If a ''Intel MKL FATAL ERROR: Cannot load libmkl_avx.so or libmkl_def.so.'' occurs and Anaconda open data science platform is used, then use conda install mkl first.
Depending on the data and cluster range, this step can take time. However, you can speed up the process by tuning off the t-SNE plots using the --no-tsne command (see Wiki for further information)

This will result in a number of files:

t-SNE plots (.png) for every number of cluster as specified in the --cluster-range argument (default 6,7,8)
Output source model in .npz format for every number of cluster as specified in the --cluster-range argument (default 6,7,8)
A summarizing .png figure
True cluster labels - either as provided from user or as generated via NMF Clustering - (and corresponding cell id) in .tsv format for every number of cluster as specified in the --cluster-range argument (default 6,7,8)
Model cluster labels after NMF (and corresponding cell id) in .tsv format for every number of cluster as specified in the --cluster-range argument (default 6,7,8)

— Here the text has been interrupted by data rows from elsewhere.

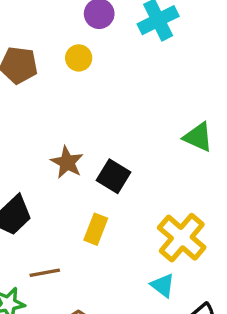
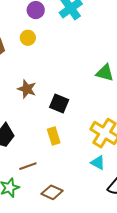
brown star: (67, 162) -> (27, 89), moved
yellow rectangle: (96, 229) -> (54, 136), turned -30

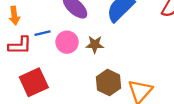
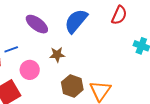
pink circle: (67, 42) -> (30, 70), moved

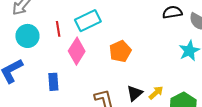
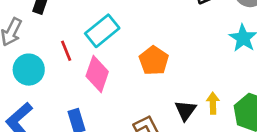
yellow arrow: (156, 93) -> (213, 103), turned -35

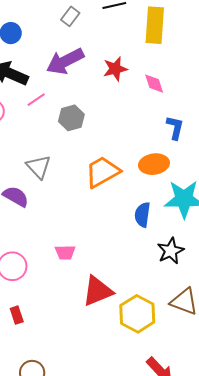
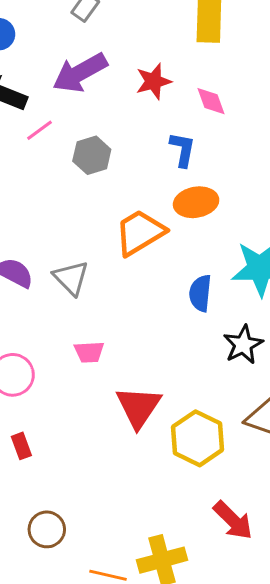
blue L-shape: (175, 128) -> (183, 150), moved
orange ellipse: (154, 164) -> (196, 202), moved
gray triangle: (39, 167) -> (71, 278), moved
red triangle: (98, 291) -> (138, 407), turned -32

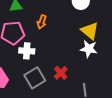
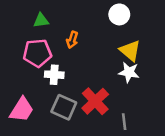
red cross: (61, 73) -> (95, 101), size x1.6
gray square: (35, 78) -> (64, 107), turned -35

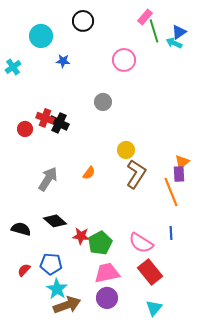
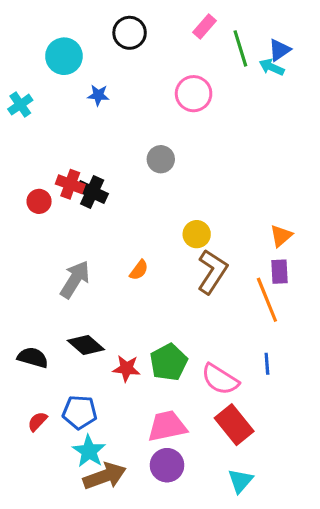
pink rectangle: (145, 17) -> (204, 27), moved
orange triangle: (182, 162) -> (281, 236), moved
green pentagon: (100, 243) -> (169, 362), moved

Step 5: Now, it is time to cluster the target data and transfer knowledge from the source model to our target data. Therefore, we need to choose a source data model which was generated in Step 4. In this example, we will pick the model with 8 cluster (src_c8.npz).

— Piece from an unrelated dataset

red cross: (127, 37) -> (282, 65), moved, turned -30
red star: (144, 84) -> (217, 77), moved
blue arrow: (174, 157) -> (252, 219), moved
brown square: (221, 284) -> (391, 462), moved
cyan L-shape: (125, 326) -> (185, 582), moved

Depending on the data, the cluster range and the mixture range, this step can take a long time. However, you can speed up the process by tuning off the t-SNE plots using the --no-tsne command (see Wiki for further information)

Which results in a number of files (for each value in the cluster range).

Predicted cluster labels after transfer learning (and corresponding cell id) in .tsv format for every number of cluster as specified in the --cluster-range argument (default 6,7,8)
t-SNE plots with predicted labels (.png)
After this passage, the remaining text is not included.